Omitting any pictures, transcribe the entries below exactly.

(Items listed in a dataset)
===============
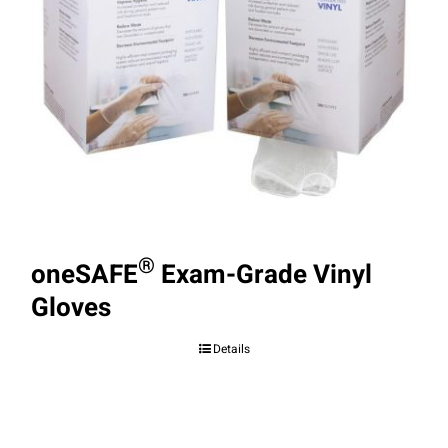
®
oneSAFE
Exam-Grade Vinyl
Gloves
Details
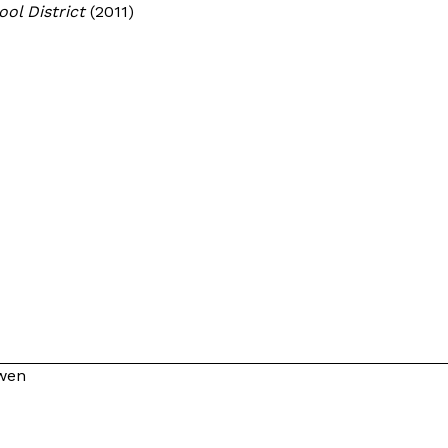
hool District
(2011)
owen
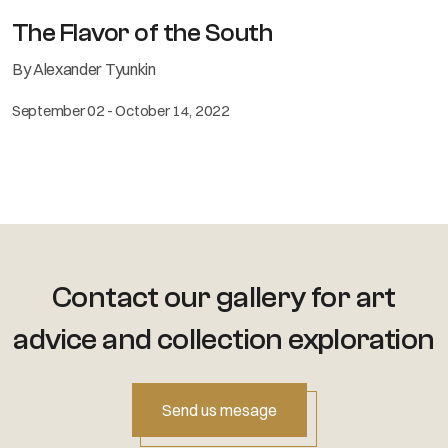
The Flavor of the South
By Alexander Tyunkin
September 02 - October 14, 2022
Contact our gallery for art
advice
and collection exploration
Send us mesage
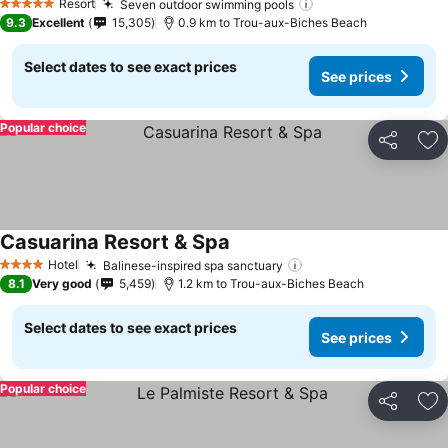
See prices
Resort
Seven outdoor swimming pools
See prices
5 Stars
9.3
Excellent
15,305
0.9 km to Trou-aux-Biches Beach
Select dates to see exact prices
See prices
Popular choice
Share
Ad
Casuarina Resort & Spa
See prices
Hotel
Balinese-inspired spa sanctuary
See prices
4 Stars
8.1
Very good
5,459
1.2 km to Trou-aux-Biches Beach
Select dates to see exact prices
See prices
Popular choice
Share
Ad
===============
**ANSWER FOR THIS EXERCISE**
®
oneSAFE
Exam-Grade Vinyl
Gloves
Details
hool District
(2011)
owen
The Flavor of the South
By Alexander Tyunkin
September 02 - October 14, 2022
Contact our gallery for art
advice
and collection exploration
Send us mesage
See prices
Resort
Seven outdoor swimming pools
See prices
5 Stars
9.3
Excellent
15,305
0.9 km to Trou-aux-Biches Beach
Select dates to see exact prices
See prices
Popular choice
Share
Ad
Casuarina Resort & Spa
See prices
Hotel
Balinese-inspired spa sanctuary
See prices
4 Stars
8.1
Very good
5,459
1.2 km to Trou-aux-Biches Beach
Select dates to see exact prices
See prices
Popular choice
Share
Ad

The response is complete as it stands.